Making the graphs will require some work, but everything is quite straightforward. What we should note, however, is that we will still produce an upright image that we have to rotate later. If you set the terminal to postscript, you will probably use the figure in LaTeX, where you simply have to tell the compiler to rotate the figure by 90 degrees. If you set the terminal to a raster format, or print the screen, you can rotate the image in many applications, but if you want to adhere to the command line, you can, at least, under Linux, use the convert command as
convert -rotate 90 figure_in.png figure_out.png

The figure above was produced based on the following data file
1989 0.1
1990 0.2
1991 0.2
1992 0.05
1993 0.15
1994 0.3
1995 0.1

(We have seen these data many times, you should know it by heart by now!) After this interlude, let us see the code!
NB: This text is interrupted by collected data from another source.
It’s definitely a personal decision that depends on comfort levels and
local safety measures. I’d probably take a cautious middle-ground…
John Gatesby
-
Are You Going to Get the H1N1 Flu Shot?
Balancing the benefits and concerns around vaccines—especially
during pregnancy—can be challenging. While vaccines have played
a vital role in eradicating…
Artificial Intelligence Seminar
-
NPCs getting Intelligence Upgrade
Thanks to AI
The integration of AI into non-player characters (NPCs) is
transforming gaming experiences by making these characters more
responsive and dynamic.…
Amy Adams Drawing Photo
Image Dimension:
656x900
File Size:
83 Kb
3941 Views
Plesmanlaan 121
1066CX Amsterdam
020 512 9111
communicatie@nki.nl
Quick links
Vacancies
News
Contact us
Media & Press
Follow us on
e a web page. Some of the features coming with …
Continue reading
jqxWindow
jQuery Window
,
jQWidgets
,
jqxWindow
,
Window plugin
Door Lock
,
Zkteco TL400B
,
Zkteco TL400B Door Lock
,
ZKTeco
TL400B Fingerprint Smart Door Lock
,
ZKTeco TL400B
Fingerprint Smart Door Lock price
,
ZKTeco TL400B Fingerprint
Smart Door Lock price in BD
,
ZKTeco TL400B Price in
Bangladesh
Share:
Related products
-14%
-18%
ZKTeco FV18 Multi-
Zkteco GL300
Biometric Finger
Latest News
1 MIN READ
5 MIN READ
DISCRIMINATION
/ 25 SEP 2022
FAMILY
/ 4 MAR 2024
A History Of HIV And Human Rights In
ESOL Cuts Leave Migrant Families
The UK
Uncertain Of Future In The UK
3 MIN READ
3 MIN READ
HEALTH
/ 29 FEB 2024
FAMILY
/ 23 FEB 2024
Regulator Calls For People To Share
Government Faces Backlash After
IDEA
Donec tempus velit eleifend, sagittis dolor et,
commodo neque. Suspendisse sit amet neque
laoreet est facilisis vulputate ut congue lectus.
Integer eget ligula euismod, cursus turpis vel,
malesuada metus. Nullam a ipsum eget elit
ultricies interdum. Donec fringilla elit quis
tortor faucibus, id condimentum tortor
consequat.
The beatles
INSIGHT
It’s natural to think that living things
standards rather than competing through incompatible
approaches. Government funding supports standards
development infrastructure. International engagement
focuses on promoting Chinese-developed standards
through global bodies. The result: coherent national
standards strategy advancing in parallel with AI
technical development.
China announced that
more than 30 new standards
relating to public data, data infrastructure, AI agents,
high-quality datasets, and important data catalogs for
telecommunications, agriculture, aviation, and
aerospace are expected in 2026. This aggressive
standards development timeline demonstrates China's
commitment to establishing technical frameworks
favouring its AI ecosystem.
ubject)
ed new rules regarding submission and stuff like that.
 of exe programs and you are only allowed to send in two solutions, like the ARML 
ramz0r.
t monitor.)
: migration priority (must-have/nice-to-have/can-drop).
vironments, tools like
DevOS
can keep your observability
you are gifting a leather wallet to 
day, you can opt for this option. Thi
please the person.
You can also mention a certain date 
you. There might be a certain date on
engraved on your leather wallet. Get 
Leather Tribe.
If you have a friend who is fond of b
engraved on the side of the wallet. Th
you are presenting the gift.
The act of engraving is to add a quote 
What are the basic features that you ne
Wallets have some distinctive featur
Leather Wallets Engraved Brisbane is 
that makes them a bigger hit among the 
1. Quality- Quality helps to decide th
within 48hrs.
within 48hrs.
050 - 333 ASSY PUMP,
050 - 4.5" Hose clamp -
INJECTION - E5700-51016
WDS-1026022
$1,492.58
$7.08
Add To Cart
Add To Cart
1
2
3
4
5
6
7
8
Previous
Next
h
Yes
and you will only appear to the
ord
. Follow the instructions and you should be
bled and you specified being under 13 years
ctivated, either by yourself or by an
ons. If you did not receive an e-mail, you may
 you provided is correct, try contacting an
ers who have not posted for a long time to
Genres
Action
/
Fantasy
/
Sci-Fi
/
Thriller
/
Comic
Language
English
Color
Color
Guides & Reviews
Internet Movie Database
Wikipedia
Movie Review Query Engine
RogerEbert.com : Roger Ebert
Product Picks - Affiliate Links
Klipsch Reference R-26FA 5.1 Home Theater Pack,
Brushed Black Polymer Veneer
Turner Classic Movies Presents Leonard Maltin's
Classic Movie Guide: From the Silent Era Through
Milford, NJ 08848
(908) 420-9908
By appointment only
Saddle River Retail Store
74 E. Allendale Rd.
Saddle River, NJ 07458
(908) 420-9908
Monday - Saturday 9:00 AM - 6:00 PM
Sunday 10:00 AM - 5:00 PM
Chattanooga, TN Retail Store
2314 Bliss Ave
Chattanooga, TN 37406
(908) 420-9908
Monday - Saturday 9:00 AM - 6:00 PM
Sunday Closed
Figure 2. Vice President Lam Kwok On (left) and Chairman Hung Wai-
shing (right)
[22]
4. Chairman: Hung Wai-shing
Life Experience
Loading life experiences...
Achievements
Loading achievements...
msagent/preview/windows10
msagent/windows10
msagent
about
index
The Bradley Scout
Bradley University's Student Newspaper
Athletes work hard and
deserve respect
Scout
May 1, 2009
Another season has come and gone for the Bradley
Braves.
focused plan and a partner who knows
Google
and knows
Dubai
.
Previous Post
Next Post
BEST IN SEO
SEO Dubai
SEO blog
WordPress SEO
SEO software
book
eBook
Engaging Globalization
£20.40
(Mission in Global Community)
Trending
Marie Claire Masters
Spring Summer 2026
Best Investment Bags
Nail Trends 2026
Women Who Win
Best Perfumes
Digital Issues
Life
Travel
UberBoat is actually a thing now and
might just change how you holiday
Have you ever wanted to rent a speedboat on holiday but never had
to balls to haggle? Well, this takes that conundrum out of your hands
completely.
I will discuss it afterwards.
reset
set key at graph 0.24, 0.85 horizontal samplen 0.1
set style data histogram
set style histogram cluster gap 1
set style fill solid border -1
set boxwidth 0.8
set xtic rotate by 90 scale 0
unset ytics
set y2tics rotate by 90
set yrange [0:0.35]; set xrange [-0.5:6.5]
set y2label 'Output' offset -2.5
set xlabel ' '
set size 0.6, 1
set label 1 'Year' at graph 0.5, -0.1 centre rotate by 180
set label 2 'Nowhere' at graph 0.09, 0.85 left rotate by 90
set label 3 'Everywhere' at graph 0.2, 0.85 left rotate by 90
p 'pie.dat' u 2 title ' ', '' u ($2/2.0+rand(0)/10.0) title ' ', '' u 0:(0):xticlabel(1) w l title ''

The first line after the reset is required, because we have to make our key ourselves. We simply specify the coordinates and that that we want to have a horizontal key (i.e., one in which the keys are placed to the right of the previous one), with a length of 0.1. If you want smaller or larger space between the keys, you can modify this, by adding the spacing flag to the set command. You can see the exact syntax by issuing ?key in the gnuplot prompt.
In the next four lines, we set up our histogram. The content of these lines might depend on what exactly we intend to plot. For more on this, check out the gnuplot demo page! We then rotate the xtics by 90 degrees. We do this, because the whole image will be rotated, and by rotating the xtics, we make sure that those will be horizontal at the end. For the very same reason, we also unset the ytics, and set the y2tics. We also set the y2label and xlabel. This latter one is empty, but we still need the space for it, so we set it to ' '. Beware the white space!

The next important step is the setting of the aspect ratio of our figure, which will be 0.6:1. Having done that, we introduce 3 labels: one for the xlabel, and two for the key. The placement of these labels is somewhat arbitrary, and depends on the particular terminal that you use. But only these three numbers and the coordinates of the key need any tweaking, really. At the very end, we plot our data. I plotted the second column twice, with an added random numbers, so that we can have two columns at each data point. Note that we plot the first column, too, but pass it to the xlabel command. By doing that, we can automate the labelling of the xtics, using the first column in our data file. Also note the specification of the titles: in the first two cases, the single quotes include a white space, while in the third one, there is nothing.